■ Exercise aim
The line containing "Winkelmandje" marks the end: quote every line from the start of the records below through it, word for word.

Records contained in a dataset
************

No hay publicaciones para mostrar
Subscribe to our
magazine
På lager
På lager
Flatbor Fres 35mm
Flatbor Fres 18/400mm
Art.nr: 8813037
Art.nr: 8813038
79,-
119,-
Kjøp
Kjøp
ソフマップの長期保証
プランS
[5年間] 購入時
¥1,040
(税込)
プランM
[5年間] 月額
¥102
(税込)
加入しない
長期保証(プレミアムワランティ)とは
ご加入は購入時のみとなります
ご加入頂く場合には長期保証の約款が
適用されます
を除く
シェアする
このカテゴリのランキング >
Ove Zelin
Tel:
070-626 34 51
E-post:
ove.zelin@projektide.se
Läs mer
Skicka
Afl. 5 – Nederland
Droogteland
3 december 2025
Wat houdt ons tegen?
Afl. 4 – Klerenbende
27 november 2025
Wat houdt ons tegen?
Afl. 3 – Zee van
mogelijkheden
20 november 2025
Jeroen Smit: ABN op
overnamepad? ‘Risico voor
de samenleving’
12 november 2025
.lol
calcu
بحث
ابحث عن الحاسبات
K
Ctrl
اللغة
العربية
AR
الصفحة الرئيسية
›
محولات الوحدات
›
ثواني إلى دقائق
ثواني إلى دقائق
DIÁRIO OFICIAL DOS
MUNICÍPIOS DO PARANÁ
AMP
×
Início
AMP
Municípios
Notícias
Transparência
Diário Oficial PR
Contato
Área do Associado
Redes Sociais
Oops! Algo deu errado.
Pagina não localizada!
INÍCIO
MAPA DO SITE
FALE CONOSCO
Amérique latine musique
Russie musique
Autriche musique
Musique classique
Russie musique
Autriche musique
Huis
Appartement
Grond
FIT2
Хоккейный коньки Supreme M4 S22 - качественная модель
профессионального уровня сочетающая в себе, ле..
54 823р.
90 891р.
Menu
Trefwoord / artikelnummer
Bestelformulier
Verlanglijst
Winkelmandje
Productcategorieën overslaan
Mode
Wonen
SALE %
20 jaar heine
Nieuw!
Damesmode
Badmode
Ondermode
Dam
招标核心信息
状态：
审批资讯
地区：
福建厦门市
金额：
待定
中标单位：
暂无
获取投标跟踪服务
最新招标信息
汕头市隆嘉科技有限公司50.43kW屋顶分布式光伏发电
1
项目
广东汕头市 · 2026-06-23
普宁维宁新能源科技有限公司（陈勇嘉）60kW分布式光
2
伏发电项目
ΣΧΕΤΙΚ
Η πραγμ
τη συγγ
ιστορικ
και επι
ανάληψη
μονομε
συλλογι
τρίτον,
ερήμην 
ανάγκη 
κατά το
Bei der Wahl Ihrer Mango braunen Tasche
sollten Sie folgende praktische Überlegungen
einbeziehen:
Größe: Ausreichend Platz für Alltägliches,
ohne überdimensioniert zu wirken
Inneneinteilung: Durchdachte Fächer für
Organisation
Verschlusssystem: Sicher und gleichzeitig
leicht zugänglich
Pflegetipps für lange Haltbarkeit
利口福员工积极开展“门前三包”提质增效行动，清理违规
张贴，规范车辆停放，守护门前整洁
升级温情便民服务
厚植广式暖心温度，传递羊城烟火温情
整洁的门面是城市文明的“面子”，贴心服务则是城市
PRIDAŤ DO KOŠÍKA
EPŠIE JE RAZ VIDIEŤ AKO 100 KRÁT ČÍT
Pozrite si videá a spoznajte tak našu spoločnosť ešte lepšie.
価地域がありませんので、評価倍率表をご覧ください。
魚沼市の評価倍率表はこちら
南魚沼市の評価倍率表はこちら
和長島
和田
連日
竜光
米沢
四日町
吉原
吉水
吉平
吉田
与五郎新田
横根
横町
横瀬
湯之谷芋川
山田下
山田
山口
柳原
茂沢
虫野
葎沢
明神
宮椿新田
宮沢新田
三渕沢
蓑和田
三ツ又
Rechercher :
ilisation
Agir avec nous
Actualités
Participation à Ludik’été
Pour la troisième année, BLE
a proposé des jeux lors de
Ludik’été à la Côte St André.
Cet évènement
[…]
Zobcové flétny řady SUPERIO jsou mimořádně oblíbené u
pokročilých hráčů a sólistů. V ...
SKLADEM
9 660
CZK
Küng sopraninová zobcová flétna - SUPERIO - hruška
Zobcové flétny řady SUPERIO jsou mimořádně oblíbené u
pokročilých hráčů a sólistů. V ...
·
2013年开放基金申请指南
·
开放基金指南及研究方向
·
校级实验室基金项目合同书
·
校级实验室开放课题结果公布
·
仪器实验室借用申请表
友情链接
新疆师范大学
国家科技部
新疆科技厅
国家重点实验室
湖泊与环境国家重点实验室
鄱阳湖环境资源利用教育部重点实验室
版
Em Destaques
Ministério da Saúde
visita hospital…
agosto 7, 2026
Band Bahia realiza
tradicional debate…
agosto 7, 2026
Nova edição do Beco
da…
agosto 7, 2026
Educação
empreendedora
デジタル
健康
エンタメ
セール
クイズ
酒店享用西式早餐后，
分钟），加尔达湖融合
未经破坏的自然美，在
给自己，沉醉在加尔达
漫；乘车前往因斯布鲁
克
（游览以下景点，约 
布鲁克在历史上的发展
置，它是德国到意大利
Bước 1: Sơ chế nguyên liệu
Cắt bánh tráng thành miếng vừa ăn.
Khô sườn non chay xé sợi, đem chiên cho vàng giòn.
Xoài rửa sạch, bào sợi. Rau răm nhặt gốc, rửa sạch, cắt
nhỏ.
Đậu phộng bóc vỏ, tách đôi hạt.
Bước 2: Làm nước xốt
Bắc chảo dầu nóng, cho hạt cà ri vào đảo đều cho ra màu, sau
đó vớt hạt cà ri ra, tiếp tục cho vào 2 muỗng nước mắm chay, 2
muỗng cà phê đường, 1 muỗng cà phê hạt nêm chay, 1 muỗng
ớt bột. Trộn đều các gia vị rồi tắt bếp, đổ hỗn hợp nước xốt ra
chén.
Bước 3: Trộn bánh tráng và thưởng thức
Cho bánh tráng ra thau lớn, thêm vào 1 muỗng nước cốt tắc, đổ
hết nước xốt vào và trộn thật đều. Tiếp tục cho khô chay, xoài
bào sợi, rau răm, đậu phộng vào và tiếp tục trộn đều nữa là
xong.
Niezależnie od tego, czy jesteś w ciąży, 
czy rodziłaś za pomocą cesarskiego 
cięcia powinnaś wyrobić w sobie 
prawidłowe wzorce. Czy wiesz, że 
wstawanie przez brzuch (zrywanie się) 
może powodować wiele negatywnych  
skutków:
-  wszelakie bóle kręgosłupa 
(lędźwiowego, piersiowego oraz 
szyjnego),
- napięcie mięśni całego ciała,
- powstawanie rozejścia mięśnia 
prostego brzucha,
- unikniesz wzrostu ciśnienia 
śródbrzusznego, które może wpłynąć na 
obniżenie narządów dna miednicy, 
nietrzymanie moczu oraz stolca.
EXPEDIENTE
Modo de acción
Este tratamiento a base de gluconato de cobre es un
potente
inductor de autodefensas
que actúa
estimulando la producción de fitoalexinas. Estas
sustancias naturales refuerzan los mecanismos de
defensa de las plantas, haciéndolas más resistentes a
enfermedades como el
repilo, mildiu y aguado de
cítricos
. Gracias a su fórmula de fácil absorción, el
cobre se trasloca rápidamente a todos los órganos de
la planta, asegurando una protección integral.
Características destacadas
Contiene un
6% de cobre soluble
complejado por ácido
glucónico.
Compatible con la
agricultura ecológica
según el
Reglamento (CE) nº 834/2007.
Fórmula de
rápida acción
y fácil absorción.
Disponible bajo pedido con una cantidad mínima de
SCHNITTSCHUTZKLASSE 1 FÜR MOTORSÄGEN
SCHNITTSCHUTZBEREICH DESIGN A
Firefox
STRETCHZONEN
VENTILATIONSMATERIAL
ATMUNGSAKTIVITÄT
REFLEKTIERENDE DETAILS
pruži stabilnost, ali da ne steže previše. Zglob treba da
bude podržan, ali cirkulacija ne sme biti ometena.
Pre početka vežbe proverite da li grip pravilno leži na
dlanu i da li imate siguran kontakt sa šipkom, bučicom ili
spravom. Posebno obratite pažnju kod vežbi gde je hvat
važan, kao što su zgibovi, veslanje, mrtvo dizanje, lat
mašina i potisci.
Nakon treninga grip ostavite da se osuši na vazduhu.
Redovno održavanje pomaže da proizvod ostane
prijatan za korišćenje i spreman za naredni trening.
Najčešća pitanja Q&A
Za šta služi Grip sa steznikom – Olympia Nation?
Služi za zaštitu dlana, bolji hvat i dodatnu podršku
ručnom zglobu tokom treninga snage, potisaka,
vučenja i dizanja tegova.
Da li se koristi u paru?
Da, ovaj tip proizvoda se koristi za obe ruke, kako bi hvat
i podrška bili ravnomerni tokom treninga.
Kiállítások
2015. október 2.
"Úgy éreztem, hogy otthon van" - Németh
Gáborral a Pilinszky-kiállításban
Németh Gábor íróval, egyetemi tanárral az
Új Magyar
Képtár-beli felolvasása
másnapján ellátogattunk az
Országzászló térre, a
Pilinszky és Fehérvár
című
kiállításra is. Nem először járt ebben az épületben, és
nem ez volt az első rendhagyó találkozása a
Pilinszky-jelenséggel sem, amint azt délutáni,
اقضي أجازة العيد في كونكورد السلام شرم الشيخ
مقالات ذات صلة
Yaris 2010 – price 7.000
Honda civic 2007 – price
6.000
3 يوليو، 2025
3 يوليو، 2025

************

■ Written reply
No hay publicaciones para mostrar
Subscribe to our
magazine
På lager
På lager
Flatbor Fres 35mm
Flatbor Fres 18/400mm
Art.nr: 8813037
Art.nr: 8813038
79,-
119,-
Kjøp
Kjøp
ソフマップの長期保証
プランS
[5年間] 購入時
¥1,040
(税込)
プランM
[5年間] 月額
¥102
(税込)
加入しない
長期保証(プレミアムワランティ)とは
ご加入は購入時のみとなります
ご加入頂く場合には長期保証の約款が
適用されます
を除く
シェアする
このカテゴリのランキング >
Ove Zelin
Tel:
070-626 34 51
E-post:
ove.zelin@projektide.se
Läs mer
Skicka
Afl. 5 – Nederland
Droogteland
3 december 2025
Wat houdt ons tegen?
Afl. 4 – Klerenbende
27 november 2025
Wat houdt ons tegen?
Afl. 3 – Zee van
mogelijkheden
20 november 2025
Jeroen Smit: ABN op
overnamepad? ‘Risico voor
de samenleving’
12 november 2025
.lol
calcu
بحث
ابحث عن الحاسبات
K
Ctrl
اللغة
العربية
AR
الصفحة الرئيسية
›
محولات الوحدات
›
ثواني إلى دقائق
ثواني إلى دقائق
DIÁRIO OFICIAL DOS
MUNICÍPIOS DO PARANÁ
AMP
×
Início
AMP
Municípios
Notícias
Transparência
Diário Oficial PR
Contato
Área do Associado
Redes Sociais
Oops! Algo deu errado.
Pagina não localizada!
INÍCIO
MAPA DO SITE
FALE CONOSCO
Amérique latine musique
Russie musique
Autriche musique
Musique classique
Russie musique
Autriche musique
Huis
Appartement
Grond
FIT2
Хоккейный коньки Supreme M4 S22 - качественная модель
профессионального уровня сочетающая в себе, ле..
54 823р.
90 891р.
Menu
Trefwoord / artikelnummer
Bestelformulier
Verlanglijst
Winkelmandje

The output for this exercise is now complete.